Doesn't that sound low -20 dbs
Yes. And yes, it's lower than almost any audio CD, mp3, podcast, or on-air broadcast...
any other questions?
We got the -20 spec in production recording for practical reasons: to allow enough headroom for sudden peaks in a performance, on early equipment where even a couple of milliseconds attempting to record above fullscale would give you horrible clicks.
We got the -20 spec for post because Sony designed their Digibeta decks so that -20 dBFS on the tape would generate +4 dBu on the analog output... the same level that 0 VU would in an analog Beta deck. This was a day when facilities were just starting to convert, and digital decks were often wired to analog consoles or patchbays.
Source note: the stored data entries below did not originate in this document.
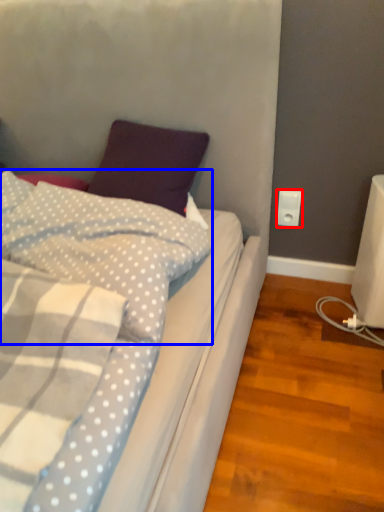 Question: Which object appears farthest to the camera in this image, power plugs and sockets (highlighted by a red box) or pillow (highlighted by a blue box)?

Choices:
 (A) power plugs and sockets
 (B) pillow

Answer: (A) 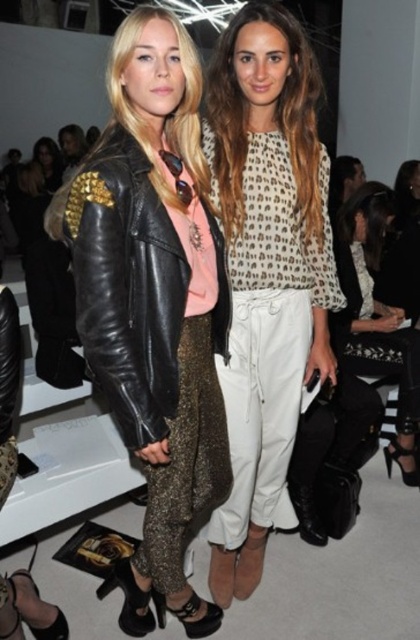 You are a fashion designer trying to decide which piece to feature in your upcoming collection. Both the shiny black leather jacket at center and the printed fabric blouse at center are contenders. Based on their size, which one would you choose if you want a more impactful statement piece?

The shiny black leather jacket at center is bigger than the printed fabric blouse at center, so it would make a more impactful statement piece due to its larger size.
Ditto -10 dBFS absolute top for peaks. This was considered the same practical amount of headroom above "zero level" -- i.e., -20 dBFS -- that you'd get from a good analog deck. (Headroom in analog is a slippery topic because there's no definite point where distortion becomes intolerable, so long as you don't hit the power supply rails... but that's a topic for some other thread.)
I deliberately wrote "top for peaks" rather than "limit". There's nothing in the spec that says you have to use a limiter, and certainly nothing saying you have to slam that limiter and destroy dynamics. The limiter is just a convenient tool to assure safety in an otherwise properly done mix.